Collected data
╭──

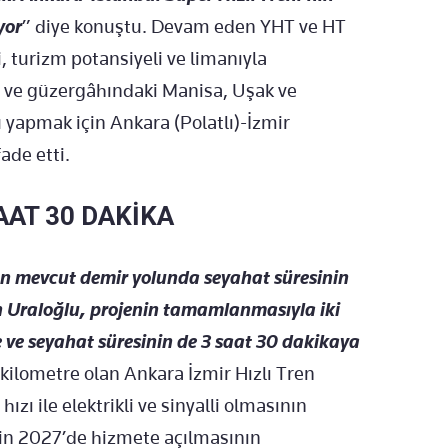
yor
” diye konuştu. Devam eden YHT ve HT
, turizm potansiyeli ve limanıyla
r ve güzergâhındaki Manisa, Uşak ve
 yapmak için Ankara (Polatlı)-İzmir
fade etti.
AAT 30 DAKİKA
n mevcut demir yolunda seyahat süresinin
n Uraloğlu, projenin tamamlanmasıyla iki
 ve seyahat süresinin de 3 saat 30 dakikaya
ilometre olan Ankara İzmir Hızlı Tren
ızı ile elektrikli ve sinyalli olmasının
in 2027’de hizmete açılmasının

╰──

### Task description
What is needed is a word-for-word restatement of the entries, minus any pictures.

### Answer section
yor
” diye konuştu. Devam eden YHT ve HT
, turizm potansiyeli ve limanıyla
r ve güzergâhındaki Manisa, Uşak ve
 yapmak için Ankara (Polatlı)-İzmir
fade etti.
AAT 30 DAKİKA
n mevcut demir yolunda seyahat süresinin
n Uraloğlu, projenin tamamlanmasıyla iki
 ve seyahat süresinin de 3 saat 30 dakikaya
ilometre olan Ankara İzmir Hızlı Tren
ızı ile elektrikli ve sinyalli olmasının
in 2027’de hizmete açılmasının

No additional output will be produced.